Recently, the George W. Bush Institute and the Penn-Biden Center for Diplomacy and Global Engagement recently released a report on the state of the American Democracy. One of the reasons this report caught my eye is that we don’t see a lot of research on our democratic experience, let alone one that jointly led by two former political leaders that were on opposite sides of the political spectrum.
Broadly defined, the purpose of the research was to explore the public’s thoughts and feelings on those bedrock elements of our democratic society, concepts such as free and fair election and equal protection under the law, just to name a couple.

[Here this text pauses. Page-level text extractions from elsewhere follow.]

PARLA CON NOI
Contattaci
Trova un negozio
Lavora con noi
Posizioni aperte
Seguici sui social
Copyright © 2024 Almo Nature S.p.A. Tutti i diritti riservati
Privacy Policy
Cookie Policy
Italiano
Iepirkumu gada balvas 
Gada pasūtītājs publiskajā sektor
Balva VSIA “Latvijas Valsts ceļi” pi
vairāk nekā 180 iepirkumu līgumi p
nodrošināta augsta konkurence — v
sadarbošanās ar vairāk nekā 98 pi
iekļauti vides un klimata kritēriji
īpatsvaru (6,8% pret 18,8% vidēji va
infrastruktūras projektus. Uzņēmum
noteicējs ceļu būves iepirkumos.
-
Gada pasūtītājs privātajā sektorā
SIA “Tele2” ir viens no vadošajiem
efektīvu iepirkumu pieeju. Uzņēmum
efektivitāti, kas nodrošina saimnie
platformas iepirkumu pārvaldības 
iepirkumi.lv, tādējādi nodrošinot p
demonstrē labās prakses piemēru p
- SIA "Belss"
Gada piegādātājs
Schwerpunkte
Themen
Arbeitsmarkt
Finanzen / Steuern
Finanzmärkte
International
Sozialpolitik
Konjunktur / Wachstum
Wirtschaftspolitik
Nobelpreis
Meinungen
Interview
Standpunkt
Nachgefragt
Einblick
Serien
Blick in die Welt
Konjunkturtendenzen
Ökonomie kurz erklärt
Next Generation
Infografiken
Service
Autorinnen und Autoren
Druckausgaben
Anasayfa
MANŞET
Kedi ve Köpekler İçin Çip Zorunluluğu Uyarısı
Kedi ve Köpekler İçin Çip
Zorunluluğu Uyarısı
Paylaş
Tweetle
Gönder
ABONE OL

One of the questions the surveyors wanted to know was just how important it was to live in a country where it was governed democratically. As you might imagine, there wasn’t a great of difference in the responses when they were separated for political party and race; a majority of every party and every racial group believed it was important to live a democratically governed society.
However, the same could not be said for age. Interestingly enough, as you looked at demographic groups from older to younger, the percentage of individuals who believed that living in a democratic society was important gradually decreased. 77 percent of those over age 65 felt living in a democratic society was important; that support eroded to just 34 percent of individuals younger than age 25. Even a majority of those under age 30 felt that living in a democratic society was not important.
Looking at these data points, I saw the pattern, but was still a little surprised by what I was seeing.
I can understand why older individuals prize and value our democratic society. An entire generation of Americans felt the existential crisis of whether our country would still stand after the threats of Nazism in Europe and Japanese aggression in the Pacific. It was only after our nation rallied behind each other, were the Allies able to be victorious in World War II.
And even after World War II, military menacing did not stop. For decades, a new generation was faced with the real danger of nuclear annihilation at a moment’s notice thanks to the Cold War and our struggle against the Soviet Union.
On Christmas Day 1991, the Red Banner flew from the Kremlin one last time and the Soviet Union collapsed. America had won the Cold War and the world was seen to be saved from mutually assured destruction. That was 27 years ago.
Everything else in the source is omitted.